AIM OF THE TASK
Strip out the pictures and transcribe the records that follow exactly.

*** Opening of RAW DATA ***

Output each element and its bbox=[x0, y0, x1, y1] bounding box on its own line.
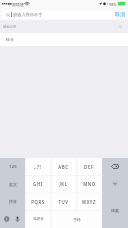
button[interactable]: 请输入商品名字 bbox=[2, 10, 112, 19]
button[interactable]: 英文 bbox=[0, 175, 25, 193]
button[interactable]: 123 bbox=[0, 158, 25, 175]
button[interactable]: JKL bbox=[50, 175, 76, 193]
staticText: 空格 bbox=[73, 217, 81, 222]
button[interactable]: Switch keyboard bbox=[0, 210, 25, 228]
staticText: 请输入商品名字 bbox=[13, 12, 43, 17]
button[interactable]: ,.?! bbox=[25, 158, 50, 175]
button[interactable]: 搜索 bbox=[102, 193, 128, 228]
staticText: DEF bbox=[84, 164, 94, 170]
staticText: MNO bbox=[83, 181, 96, 187]
staticText: 枕头 bbox=[6, 37, 14, 42]
button[interactable]: DEF bbox=[76, 158, 102, 175]
button[interactable]: 枕头 bbox=[0, 33, 128, 46]
staticText: TUV bbox=[58, 199, 69, 205]
staticText: 取消 bbox=[115, 11, 125, 17]
staticText: 中国联通 bbox=[8, 2, 24, 7]
button[interactable]: TUV bbox=[50, 193, 76, 210]
button[interactable]: WXYZ bbox=[76, 193, 102, 210]
button[interactable]: 选拼音 bbox=[25, 210, 51, 228]
staticText: 123 bbox=[9, 164, 17, 170]
button[interactable]: Clear search history bbox=[117, 23, 124, 30]
button[interactable]: MNO bbox=[76, 175, 102, 193]
staticText: 英文 bbox=[9, 182, 17, 187]
staticText: PQRS bbox=[31, 199, 45, 205]
staticText: 拼音 bbox=[9, 199, 17, 204]
staticText: JKL bbox=[59, 181, 68, 187]
button[interactable]: GHI bbox=[25, 175, 50, 193]
staticText: 搜索 bbox=[111, 208, 119, 213]
staticText: 98% bbox=[109, 2, 117, 7]
staticText: WXYZ bbox=[82, 199, 96, 205]
button[interactable]: 拼音 bbox=[0, 193, 25, 210]
button[interactable]: PQRS bbox=[25, 193, 50, 210]
button[interactable]: Emoji bbox=[102, 175, 128, 193]
button[interactable]: ABC bbox=[50, 158, 76, 175]
button[interactable]: Backspace bbox=[102, 158, 128, 175]
staticText: ,.?! bbox=[34, 164, 41, 170]
button[interactable]: 空格 bbox=[51, 210, 102, 228]
staticText: ABC bbox=[58, 164, 69, 170]
staticText: GHI bbox=[33, 181, 43, 187]
button[interactable]: 取消 bbox=[115, 8, 125, 20]
staticText: 选拼音 bbox=[33, 217, 44, 222]
staticText: 搜索记录 bbox=[3, 25, 17, 29]
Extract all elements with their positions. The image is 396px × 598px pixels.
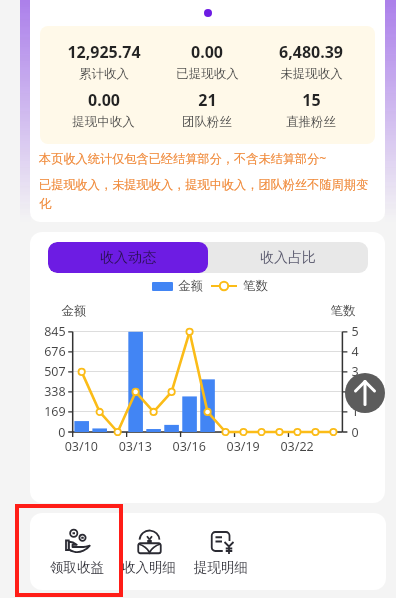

*** Close of RAW DATA ***

ANSWER SECTION
Output each element and its bbox=[x0, y0, x1, y1] bounding box on its own line.
button[interactable]: 请输入商品名字 bbox=[2, 10, 112, 19]
button[interactable]: 英文 bbox=[0, 175, 25, 193]
button[interactable]: 123 bbox=[0, 158, 25, 175]
button[interactable]: JKL bbox=[50, 175, 76, 193]
staticText: 空格 bbox=[73, 217, 81, 222]
button[interactable]: Switch keyboard bbox=[0, 210, 25, 228]
staticText: 请输入商品名字 bbox=[13, 12, 43, 17]
button[interactable]: ,.?! bbox=[25, 158, 50, 175]
button[interactable]: 搜索 bbox=[102, 193, 128, 228]
staticText: DEF bbox=[84, 164, 94, 170]
staticText: MNO bbox=[83, 181, 96, 187]
staticText: 枕头 bbox=[6, 37, 14, 42]
button[interactable]: DEF bbox=[76, 158, 102, 175]
button[interactable]: 枕头 bbox=[0, 33, 128, 46]
staticText: TUV bbox=[58, 199, 69, 205]
staticText: 取消 bbox=[115, 11, 125, 17]
staticText: 中国联通 bbox=[8, 2, 24, 7]
button[interactable]: TUV bbox=[50, 193, 76, 210]
button[interactable]: WXYZ bbox=[76, 193, 102, 210]
button[interactable]: 选拼音 bbox=[25, 210, 51, 228]
staticText: 123 bbox=[9, 164, 17, 170]
button[interactable]: Clear search history bbox=[117, 23, 124, 30]
button[interactable]: MNO bbox=[76, 175, 102, 193]
staticText: 英文 bbox=[9, 182, 17, 187]
staticText: PQRS bbox=[31, 199, 45, 205]
staticText: 拼音 bbox=[9, 199, 17, 204]
staticText: JKL bbox=[59, 181, 68, 187]
button[interactable]: GHI bbox=[25, 175, 50, 193]
staticText: 搜索 bbox=[111, 208, 119, 213]
staticText: 98% bbox=[109, 2, 117, 7]
staticText: WXYZ bbox=[82, 199, 96, 205]
button[interactable]: 拼音 bbox=[0, 193, 25, 210]
button[interactable]: PQRS bbox=[25, 193, 50, 210]
button[interactable]: Emoji bbox=[102, 175, 128, 193]
button[interactable]: ABC bbox=[50, 158, 76, 175]
button[interactable]: Backspace bbox=[102, 158, 128, 175]
staticText: ,.?! bbox=[34, 164, 41, 170]
button[interactable]: 空格 bbox=[51, 210, 102, 228]
staticText: ABC bbox=[58, 164, 69, 170]
staticText: GHI bbox=[33, 181, 43, 187]
button[interactable]: 取消 bbox=[115, 8, 125, 20]
staticText: 选拼音 bbox=[33, 217, 44, 222]
staticText: 搜索记录 bbox=[3, 25, 17, 29]
Extract all elements with their positions. The image is 396px × 598px pixels.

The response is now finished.